• [What is being asked]: The answer must be the number of lines in the listing below that contain "helaas", and nothing else.

• [Data to process]:
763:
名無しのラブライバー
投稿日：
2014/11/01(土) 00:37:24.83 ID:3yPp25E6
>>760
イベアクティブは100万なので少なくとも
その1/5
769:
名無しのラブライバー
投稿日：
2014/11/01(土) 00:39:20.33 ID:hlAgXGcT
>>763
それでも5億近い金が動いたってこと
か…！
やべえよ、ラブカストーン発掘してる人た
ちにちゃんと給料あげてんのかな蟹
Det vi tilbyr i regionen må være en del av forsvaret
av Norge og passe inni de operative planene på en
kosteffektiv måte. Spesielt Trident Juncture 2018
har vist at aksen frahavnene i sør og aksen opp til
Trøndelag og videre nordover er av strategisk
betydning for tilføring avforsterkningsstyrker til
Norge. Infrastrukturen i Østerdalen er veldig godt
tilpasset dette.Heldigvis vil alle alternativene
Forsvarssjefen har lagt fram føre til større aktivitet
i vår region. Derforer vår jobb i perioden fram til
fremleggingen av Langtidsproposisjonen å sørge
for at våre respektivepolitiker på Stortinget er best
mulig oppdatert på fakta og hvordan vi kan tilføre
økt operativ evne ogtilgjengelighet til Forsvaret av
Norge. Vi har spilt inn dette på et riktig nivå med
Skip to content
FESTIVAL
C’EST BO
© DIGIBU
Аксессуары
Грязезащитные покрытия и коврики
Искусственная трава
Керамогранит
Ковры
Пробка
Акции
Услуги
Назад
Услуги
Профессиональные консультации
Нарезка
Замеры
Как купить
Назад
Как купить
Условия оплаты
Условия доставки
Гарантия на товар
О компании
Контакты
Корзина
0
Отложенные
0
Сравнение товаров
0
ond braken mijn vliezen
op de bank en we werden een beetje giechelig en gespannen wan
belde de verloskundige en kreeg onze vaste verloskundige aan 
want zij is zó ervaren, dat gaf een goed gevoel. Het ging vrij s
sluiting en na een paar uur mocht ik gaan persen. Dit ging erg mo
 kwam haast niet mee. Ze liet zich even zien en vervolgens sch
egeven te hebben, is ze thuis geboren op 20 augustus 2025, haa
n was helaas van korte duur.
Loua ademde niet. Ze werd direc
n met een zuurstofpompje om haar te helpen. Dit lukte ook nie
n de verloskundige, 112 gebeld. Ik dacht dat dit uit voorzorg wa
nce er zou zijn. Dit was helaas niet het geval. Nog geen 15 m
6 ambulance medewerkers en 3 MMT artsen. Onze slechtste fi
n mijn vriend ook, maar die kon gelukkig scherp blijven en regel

• [Your response]: 2